__DATA SECTION__
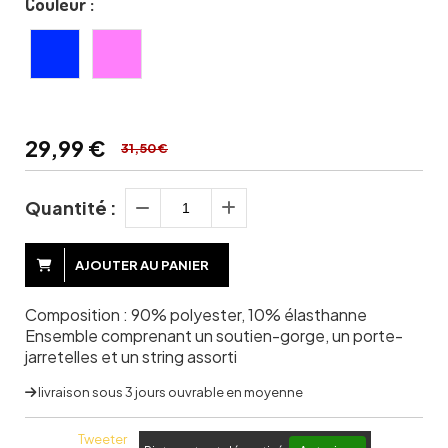
Couleur :
29,99
€
31,50 €
Quantité :
AJOUTER AU PANIER
Composition : 90% polyester, 10% élasthanne
Ensemble comprenant un soutien-gorge, un porte-
jarretelles et un string assorti
livraison sous 3 jours ouvrable en moyenne
Tweeter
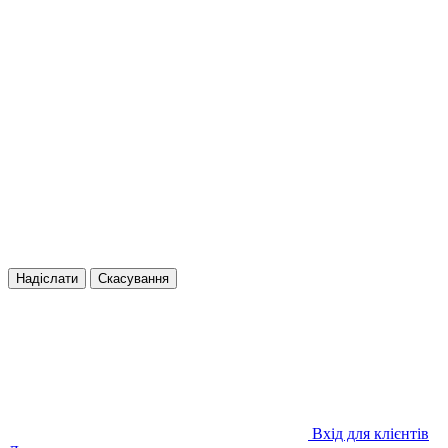
Надіслати
Скасування
Вхід для клієнтів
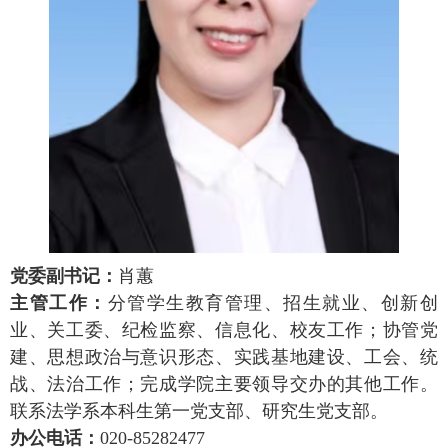
党委副书记：
肖蕙
主管工作：
分管学生教育管理、招生就业、创新创
业、关工委、纪检监察、信息化、校友工作；协管党
建、思想政治与意识形态、实践基地建设、工会、统
战、法治工作；完成学院主要领导交办的其他工作。
联系法学系本科生第一党支部、研究生党支部。
办公电话
：
020-85282477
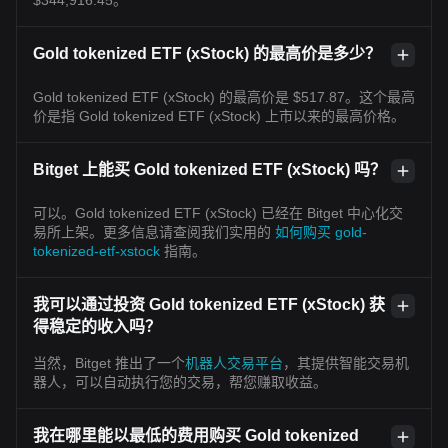
Gold tokenized ETF (xStock) 的最高价是多少？
Gold tokenized ETF (xStock) 的最高价是 $517.87。这个最高
价是指 Gold tokenized ETF (xStock) 上市以来的最高价格。
Bitget 上能买 Gold tokenized ETF (xStock) 吗？
可以。Gold tokenized ETF (xStock) 已经在 Bitget 中心化交
易所上架。更多信息请查阅我们实用的
如何购买 gold-
tokenized-etf-xstock
指南。
我可以通过投资 Gold tokenized ETF (xStock) 获
得稳定的收入吗？
当然，Bitget 推出了一个
机器人交易平台
，其提供智能交易机
器人，可以自动执行您的交易，帮您赚取收益。
我在哪里能以最低的费用购买 Gold tokenized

__YOUR TASK__
Reproduce the lines above exactly, please, but not the pictures in them.

__EXPECTED ANSWER__
Couleur :
29,99
€
31,50 €
Quantité :
AJOUTER AU PANIER
Composition : 90% polyester, 10% élasthanne
Ensemble comprenant un soutien-gorge, un porte-
jarretelles et un string assorti
livraison sous 3 jours ouvrable en moyenne
Tweeter
Надіслати
Скасування
Вхід для клієнтів
党委副书记：
肖蕙
主管工作：
分管学生教育管理、招生就业、创新创
业、关工委、纪检监察、信息化、校友工作；协管党
建、思想政治与意识形态、实践基地建设、工会、统
战、法治工作；完成学院主要领导交办的其他工作。
联系法学系本科生第一党支部、研究生党支部。
办公电话
：
020-85282477
Gold tokenized ETF (xStock) 的最高价是多少？
Gold tokenized ETF (xStock) 的最高价是 $517.87。这个最高
价是指 Gold tokenized ETF (xStock) 上市以来的最高价格。
Bitget 上能买 Gold tokenized ETF (xStock) 吗？
可以。Gold tokenized ETF (xStock) 已经在 Bitget 中心化交
易所上架。更多信息请查阅我们实用的
如何购买 gold-
tokenized-etf-xstock
指南。
我可以通过投资 Gold tokenized ETF (xStock) 获
得稳定的收入吗？
当然，Bitget 推出了一个
机器人交易平台
，其提供智能交易机
器人，可以自动执行您的交易，帮您赚取收益。
我在哪里能以最低的费用购买 Gold tokenized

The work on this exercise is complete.